All right 18
「確かに、ね。でもどう考えても情報が少なすぎるわ。あんな手紙から犯人を絞れたら、それこそ名探偵じゃない」
「私たちの能力じゃあ特定もできそうにないし……」
そう言って明希はブローチにそっと触れた。
瞬間移動に流動操作、そして半自動の高速書記。どれも人知を超えた技能ではあるが、今は無用の長物。異能とは全般的に一芸特出の色が強いため、活用できる範囲は限定的だ。
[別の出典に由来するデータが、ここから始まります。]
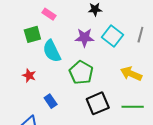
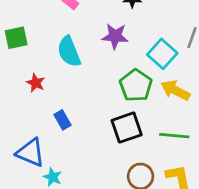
green square: (32, 34) -> (16, 38), moved
cyan square: (112, 36) -> (162, 54), moved
green pentagon: (81, 73) -> (136, 85), moved

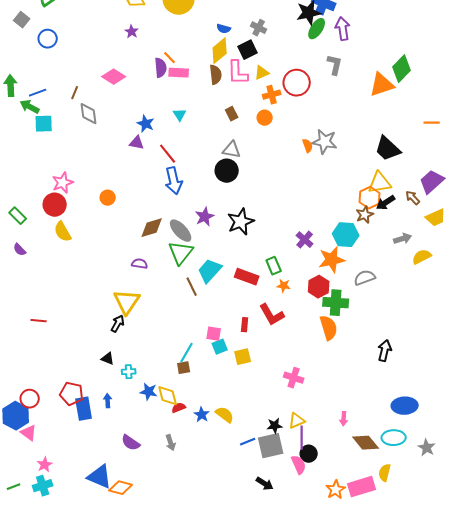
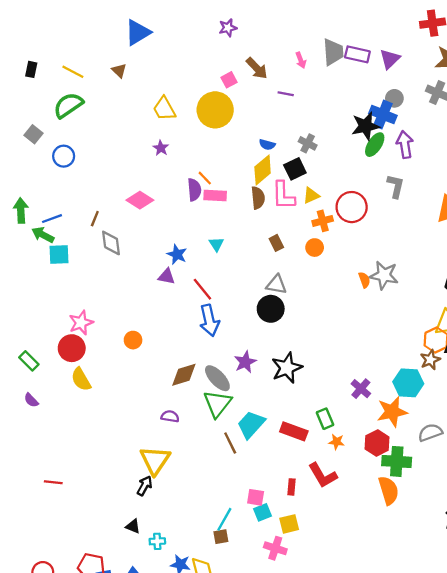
pink cross: (294, 378) -> (275, 548), moved

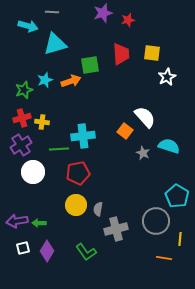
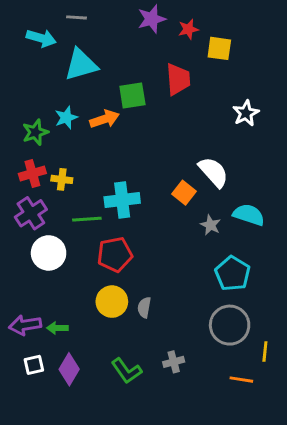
yellow square: (152, 53) -> (219, 48), moved
cyan pentagon: (177, 196) -> (233, 274), moved
gray cross: (116, 229) -> (174, 362), moved, size x0.6

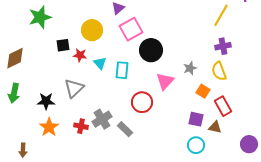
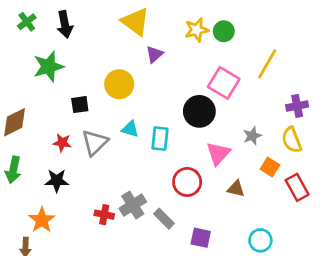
yellow line: (221, 15) -> (267, 64), moved
pink square: (131, 29) -> (224, 83), moved, turned -30
red star: (80, 55) -> (62, 143), moved
cyan triangle: (100, 63) -> (130, 129), turned -32
gray triangle: (74, 88) -> (95, 143), moved
purple square: (196, 119) -> (201, 238), moved
orange star: (49, 127) -> (42, 220), moved
brown triangle: (215, 127) -> (236, 189), moved

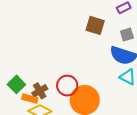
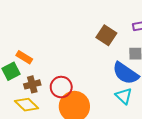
orange rectangle: (30, 99) -> (24, 57), moved

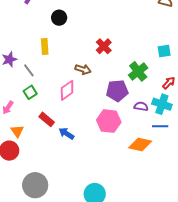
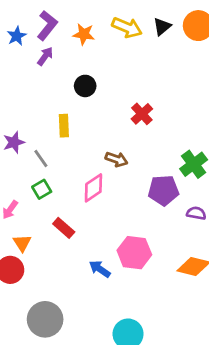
red cross: (104, 46) -> (142, 114), moved
pink hexagon: (109, 121) -> (134, 253), moved
blue arrow: (66, 133) -> (100, 269), moved

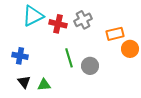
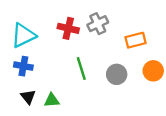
cyan triangle: (33, 16) -> (23, 35), moved
orange circle: (130, 49) -> (153, 71), moved
gray circle: (90, 66) -> (117, 74), moved

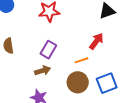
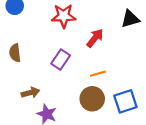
red arrow: (96, 41) -> (95, 38), moved
brown arrow: (43, 71) -> (30, 93), moved

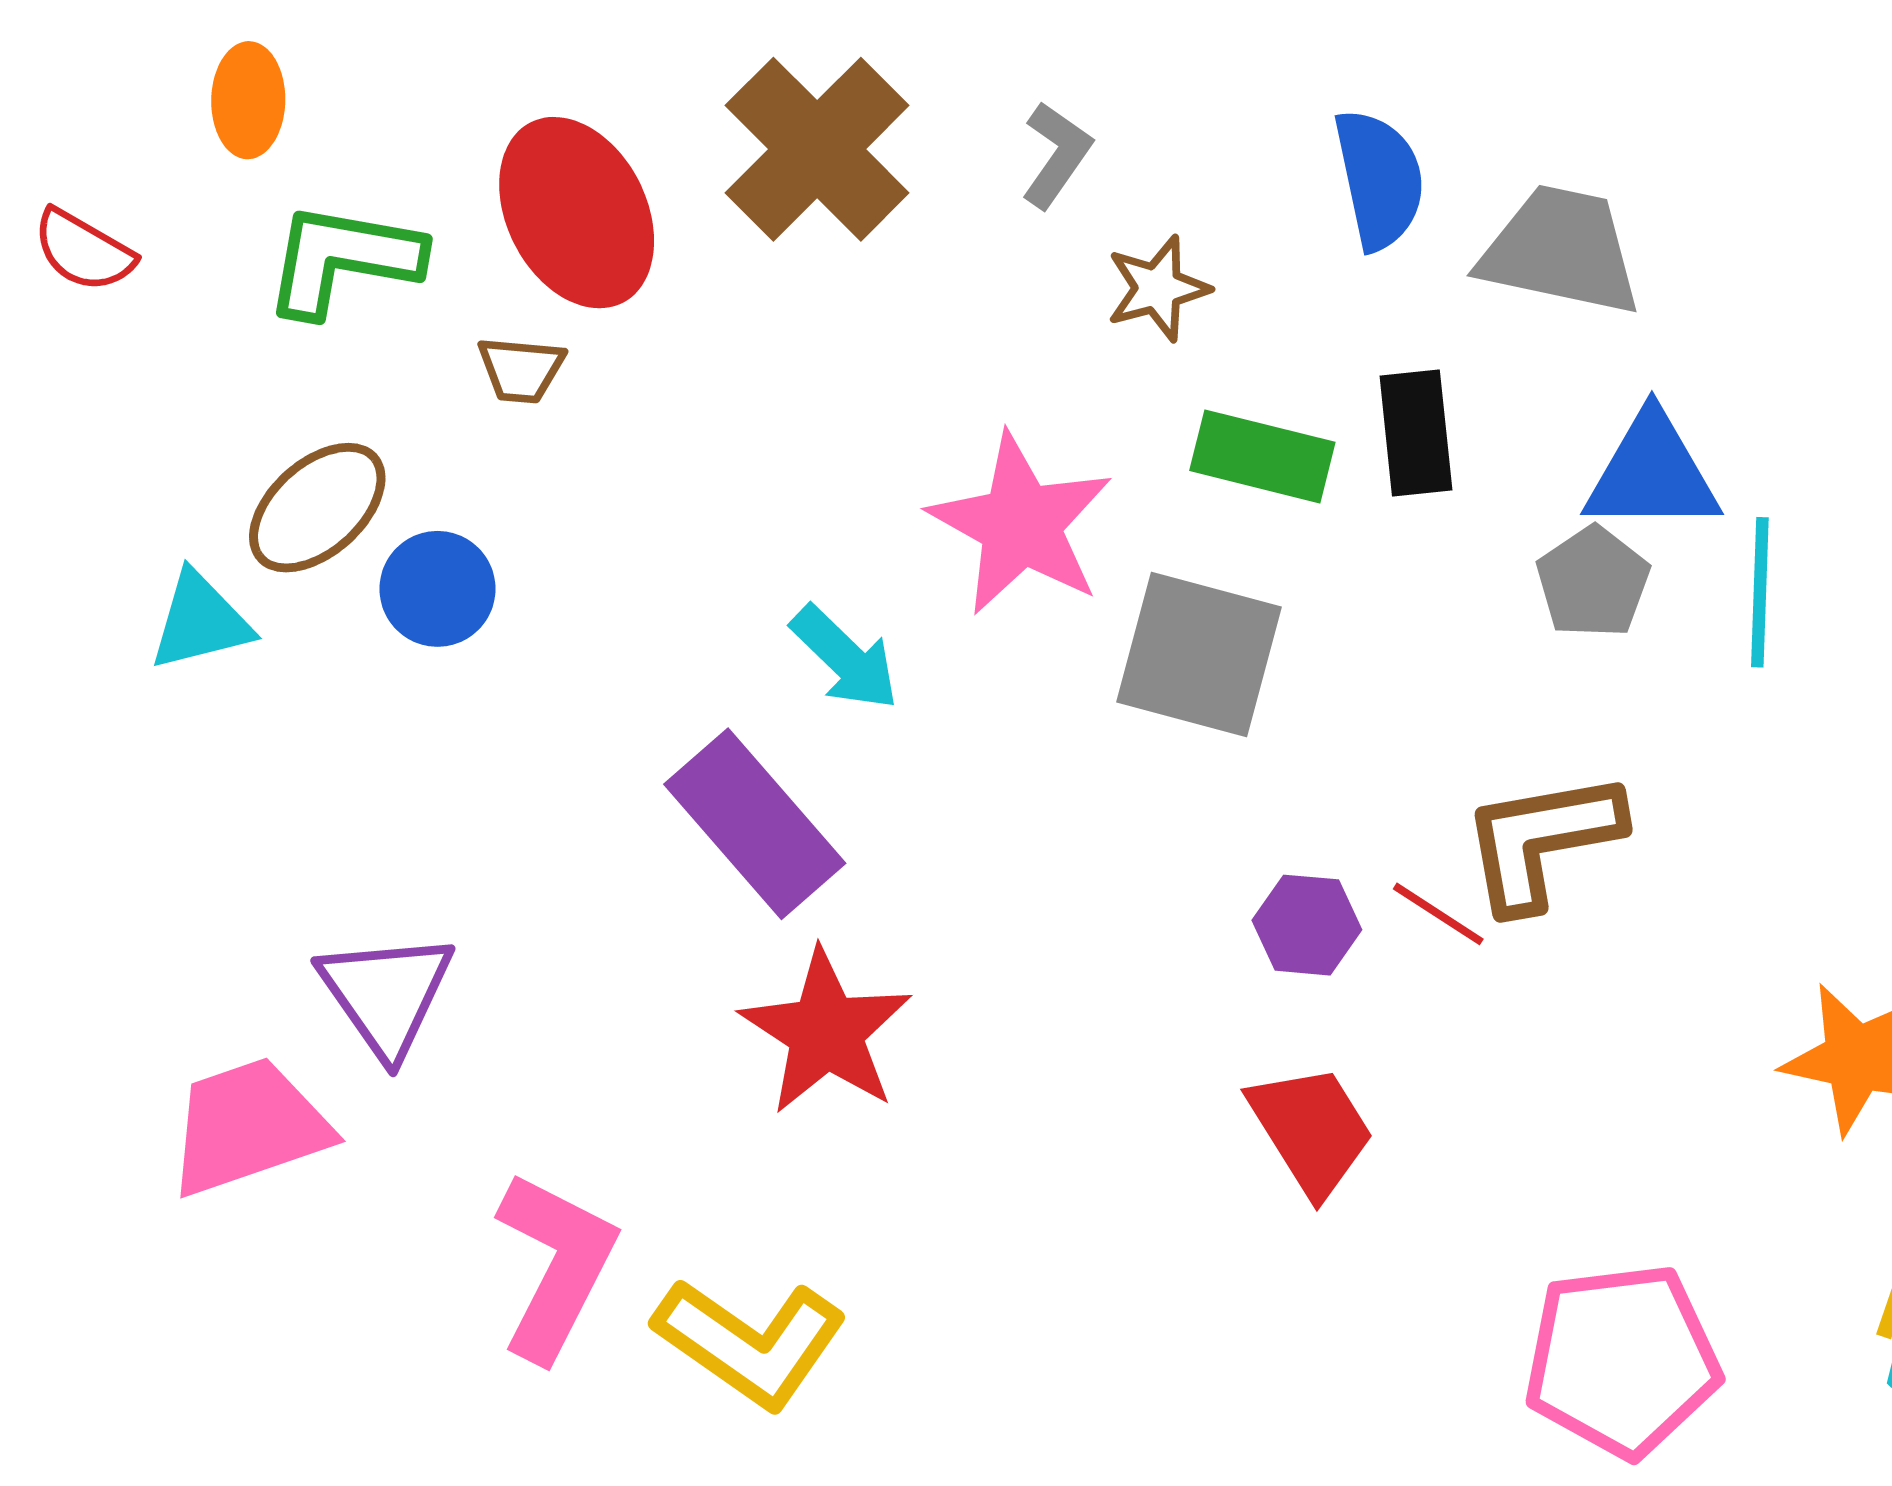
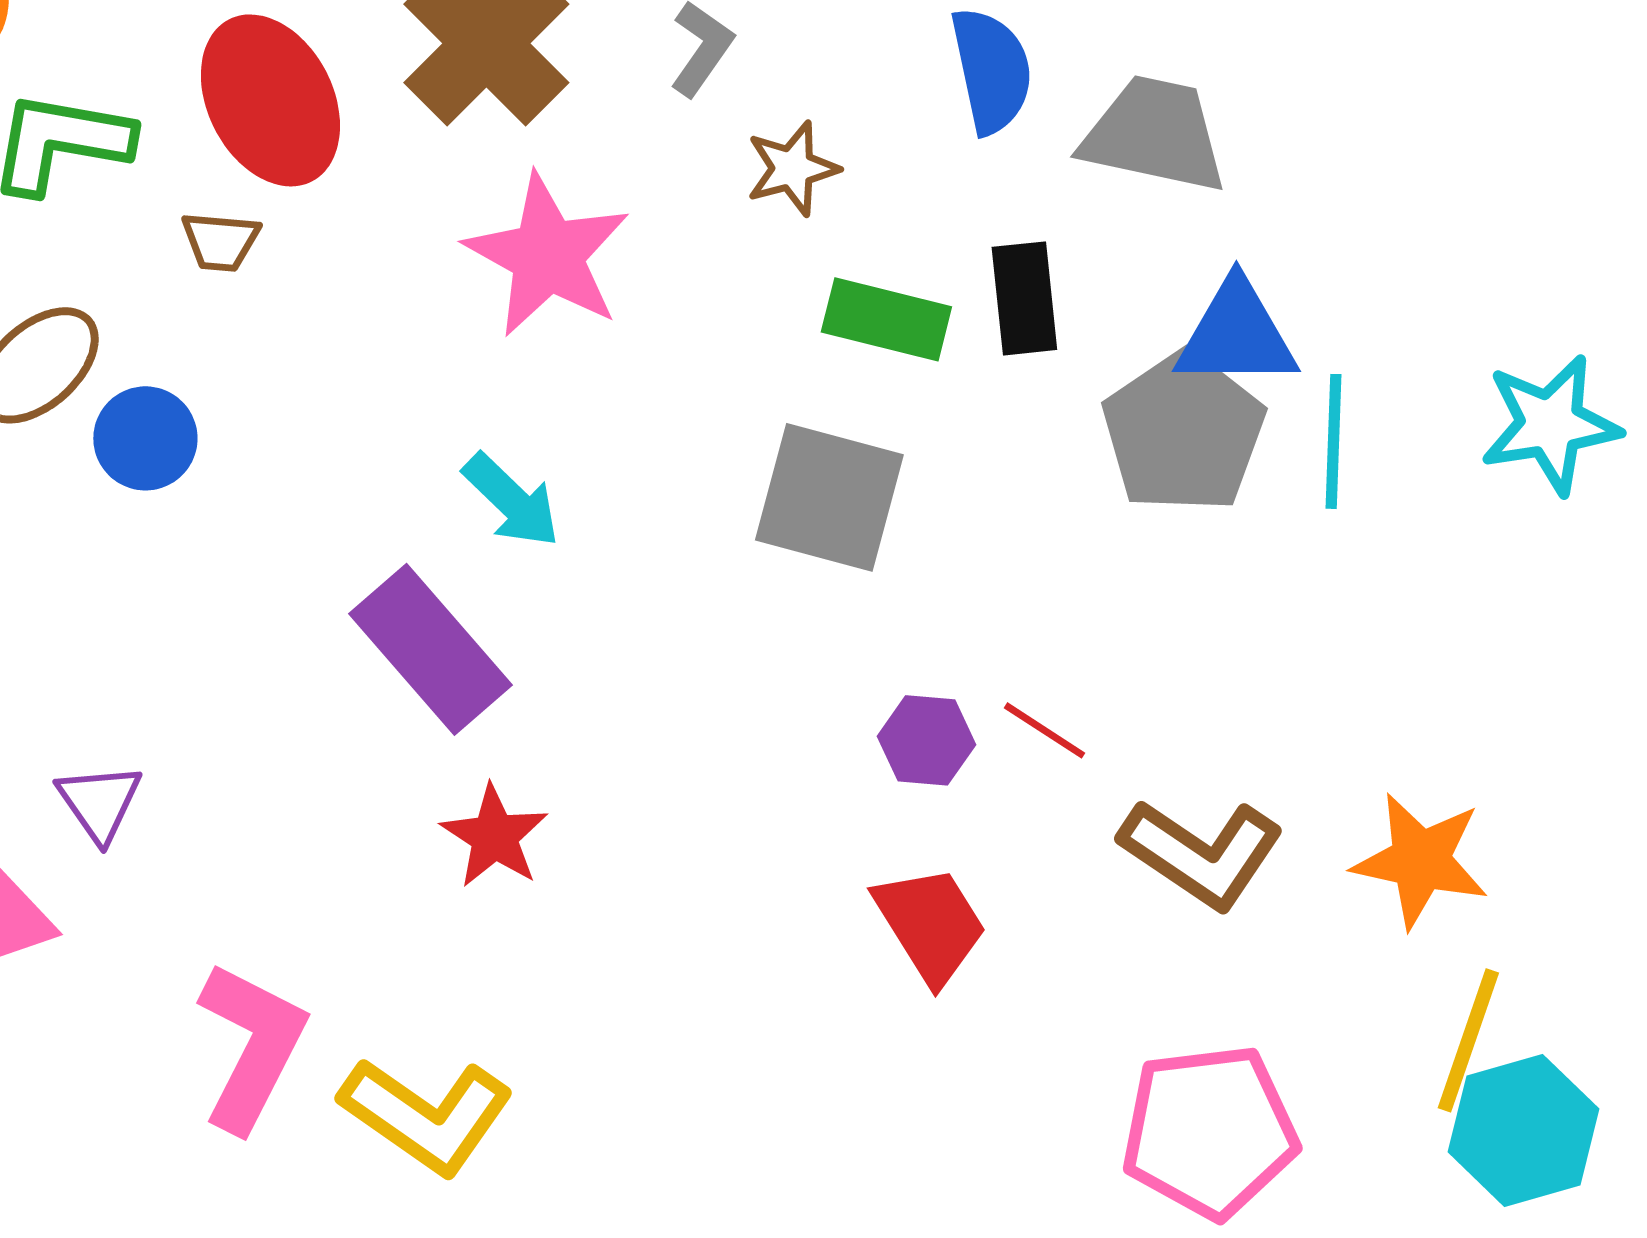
pink star: (1021, 524) -> (547, 255), moved
gray pentagon: (1593, 582) -> (1183, 432), size x1.6
brown L-shape: (1542, 840) -> (1201, 853), moved, turned -136
purple triangle: (386, 994) -> (99, 802), size x0.7
red star: (826, 1032) -> (494, 836), size x0.7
そしてこれ以上の増員が望めないからには、今ある技能でやりくりしなければならない。
茜もそれは分かっている。だからため息をついて悟の方を見やり、
「応用の利きそうな能力持ちの誰かさんもいるけど、頭のほうが足りなくて活用できてないしねっ」
「……うるさいな。だったらお前が代わりに活用法を考えてみろよっ」
「うっ、あたしはほら、足で稼ぐ派だからさ。あ、あははは」
「そんこと言って、稼げてないんだから結局は役立たずじゃないか……」
明後日の方向を向きながら悟がつぶやいたひと言を茜は聞き逃さなかった。
実際、最初は頭脳労働では活躍できないぶんを裏役で補おう、と気合いを入れていたのに、今の自分は目に見えて無力すぎる。それどころか、悟のように明希を勇気づけることもできはしない。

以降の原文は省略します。